フィリップ王子との接触はできるだけ避けたい、彼を見ると私はおかしな気持ちになるからだ。
でも、彼が国政をどの程度真剣にやる気があるのかを知りたい気もする。
「どうして?王族はアカデミーに入学する必要がないじゃない。もしかして、フィリップ王子にも何かお考えがあるということなのかしら?」
王族は政治を王宮の家庭教師から学ぶのが通例だ。
彼も当然幼い頃から家庭教師をつけて学んでいたはずだ。
アカデミーに求めているものは何だろう、王太子殿下の政治に対する姿勢や行動に疑問を持って貴族と人脈を作り王位を狙っていると期待しても良いのだろうか。
「理由は本人にしか分からないよ。同年代の友達が欲しいだけかもしれないし、世界情勢の変化を見て次世代の党首になる貴族達の意見を直接聞きたいからかもしれない。少なくとも女の尻ばかり追いかけている王太子殿下よりは国王になるのに相応しいよな。王位を長子が継ぐという法律は悪法だよな。確かに兄弟で争うのは良くないけれど、レイモンド王太子殿下のような人間が現れるとどうしようもなくなる。」
帝国では兄弟で皇位を争っていて、敗者となった兄弟を出兵させて戦死させるなど悲しい戦いが続いていた。
王位の長子相続もリスクがあるが、兄弟で争うのも見苦しく悲しい。
国民投票などをして、いずれの王子を国王にするか平和的に決められたら良いがそんな国はどこにもない。

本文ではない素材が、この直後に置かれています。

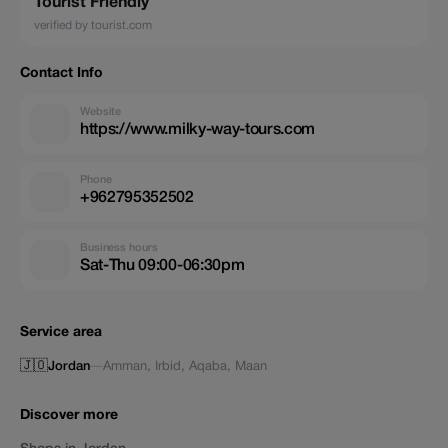
Tourist Friendly
verified by tourist.com
Contact Info
Website
https://www.milky-way-tours.com
Phone
+962795352502
Business hours
Sat-Thu 09:00-06:30pm
Service area
🇯🇴
Jordan
—
Amman
,
Irbid
,
Aqaba
,
Maan
Discover more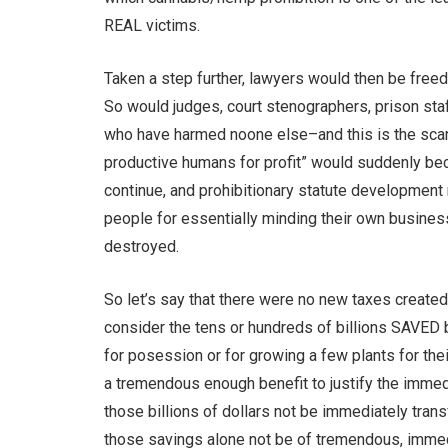
REAL victims.
Taken a step further, lawyers would then be freed
So would judges, court stenographers, prison sta
who have harmed noone else–and this is the scar
productive humans for profit” would suddenly beco
continue, and prohibitionary statute development 
people for essentially minding their own busines
destroyed.
So let’s say that there were no new taxes creat
consider the tens or hundreds of billions SAVED 
for posession or for growing a few plants for the
a tremendous enough benefit to justify the imme
those billions of dollars not be immediately tran
those savings alone not be of tremendous, immed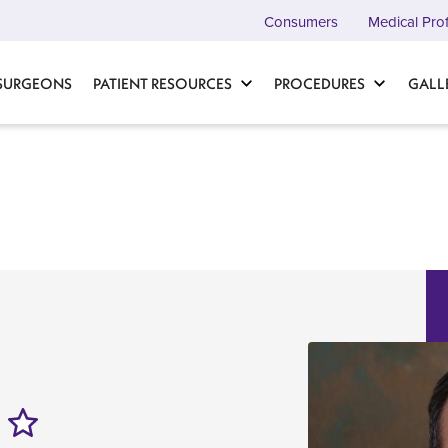
Consumers
Medical Pro
 SURGEONS
PATIENT RESOURCES
PROCEDURES
GALL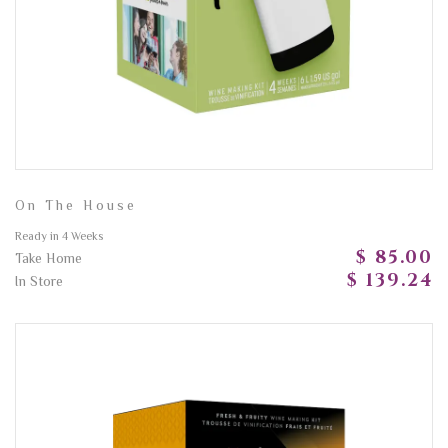
On The House
Ready in 4 Weeks
$ 85.00
Take Home
$ 139.24
In Store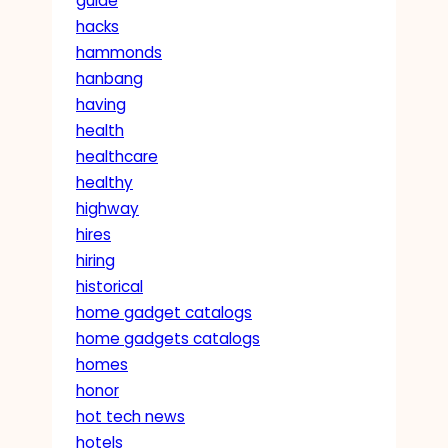
guide
hacks
hammonds
hanbang
having
health
healthcare
healthy
highway
hires
hiring
historical
home gadget catalogs
home gadgets catalogs
homes
honor
hot tech news
hotels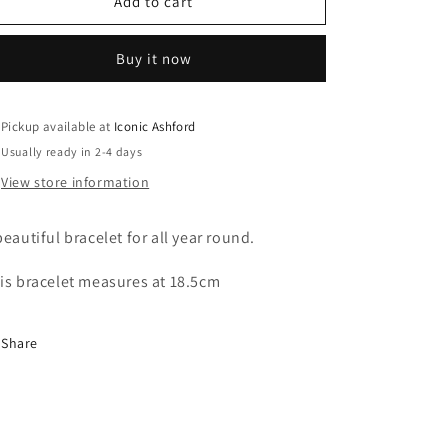
r
9ct
9ct
Add to cart
solid
solid
Yellow
Yellow
y
Buy it now
Gold
Gold
Link
Link
Bracelet
Bracelet
Pickup available at
Iconic Ashford
/
Usually ready in 2-4 days
View store information
r
beautiful bracelet for all year round.
is bracelet measures at 18.5cm
e
Share
g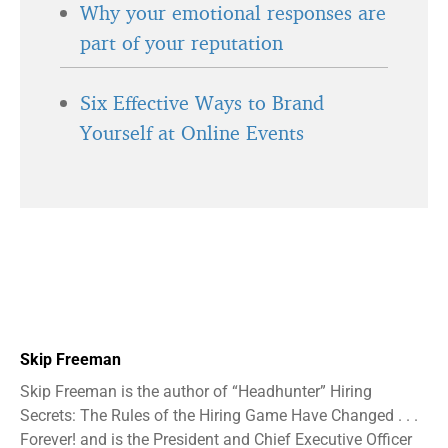
Why your emotional responses are
part of your reputation
Six Effective Ways to Brand
Yourself at Online Events
Skip Freeman
Skip Freeman is the author of “Headhunter” Hiring
Secrets: The Rules of the Hiring Game Have Changed . . .
Forever! and is the President and Chief Executive Officer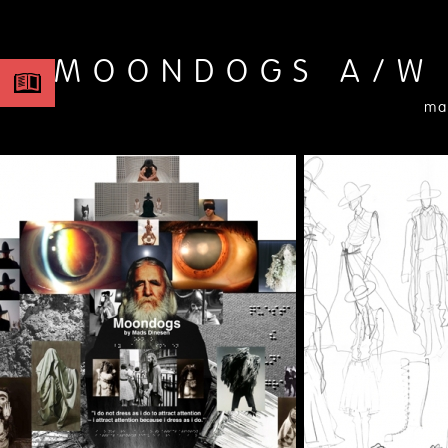
MOONDOGS A/W
ma
2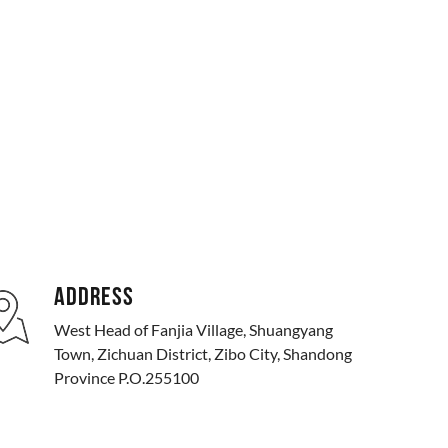
ADDRESS
West Head of Fanjia Village, Shuangyang
Town, Zichuan District, Zibo City, Shandong
Province P.O.255100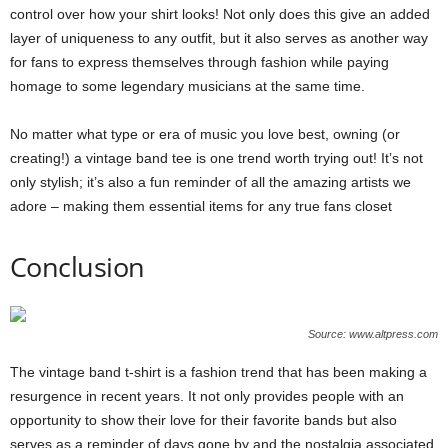
control over how your shirt looks! Not only does this give an added
layer of uniqueness to any outfit, but it also serves as another way
for fans to express themselves through fashion while paying
homage to some legendary musicians at the same time.
No matter what type or era of music you love best, owning (or
creating!) a vintage band tee is one trend worth trying out! It’s not
only stylish; it’s also a fun reminder of all the amazing artists we
adore – making them essential items for any true fans closet
Conclusion
Source: www.altpress.com
The vintage band t-shirt is a fashion trend that has been making a
resurgence in recent years. It not only provides people with an
opportunity to show their love for their favorite bands but also
serves as a reminder of days gone by and the nostalgia associated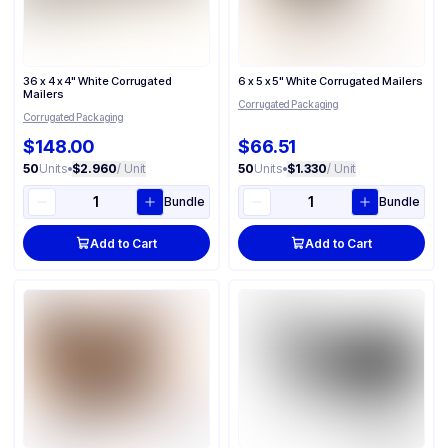
36 x 4 x 4" White Corrugated
6 x 5 x 5" White Corrugated Mailers
Mailers
Corrugated Packaging
Corrugated Packaging
$148.00
$66.51
50
Units
•
$2.960
/ Unit
50
Units
•
$1.330
/ Unit
Bundle
Bundle
Add to Cart
Add to Cart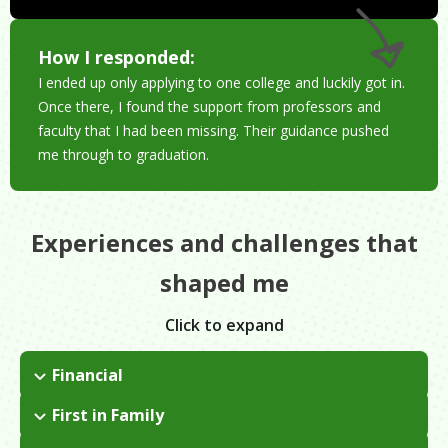
How I responded:
I ended up only applying to one college and luckily got in.
Once there, I found the support from professors and
faculty that I had been missing. Their guidance pushed
me through to graduation.
Experiences and challenges that
shaped me
Click to expand
Financial
I didn't know we didn't have much until I became an adult.
First in Family
When I was growing up, things that we had/didn't have was
I applied to one college, Morgan State University. I took out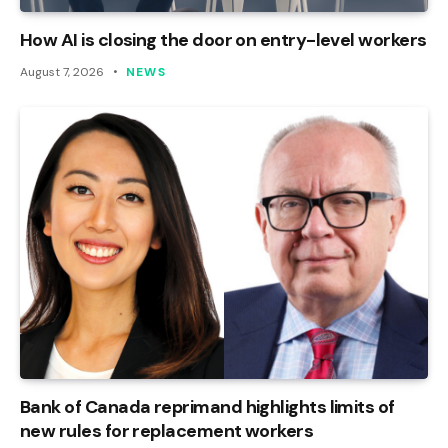
How AI is closing the door on entry-level workers
August 7, 2026
NEWS
Bank of Canada reprimand highlights limits of
new rules for replacement workers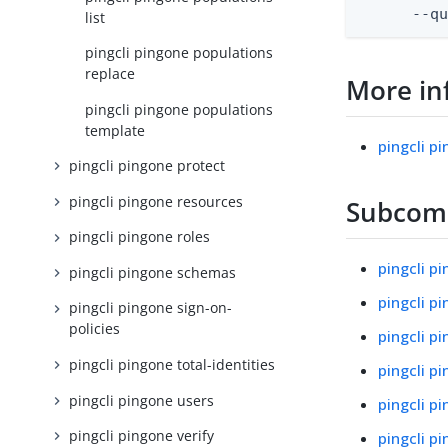
      --q
list
pingcli pingone populations
replace
More in
pingcli pingone populations
template
pingcli p
pingcli pingone protect
pingcli pingone resources
Subco
pingcli pingone roles
pingcli p
pingcli pingone schemas
pingcli p
pingcli pingone sign-on-
policies
pingcli p
pingcli pingone total-identities
pingcli p
pingcli pingone users
pingcli p
pingcli pingone verify
pingcli p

「本当にその通りね。王太子殿下は多分国王になったら、他国のように一夫多妻制を導入するのではないかしら。そうすれば、自分がいくら妻を持とうと誰も非難しなくなるしね。男のパラダイスは女の犠牲によって成り立っているの。そうなるとサム国の魅力はますますなくなるわ。」
サム国は一人の女性を愛し抜くことを美徳としている。
帝国のカルマン公爵邸ではいつも妻達が歪みあっていた。
妊娠したら毒を飲ませたり、赤子に手をかけたりまでしていた。
「俺は生粋のサム国の男だぜ。たった1人の女を愛し抜くことこそに価値がある。」
ハンスが明るく言った言葉に、暗い霧が晴れるような気がした。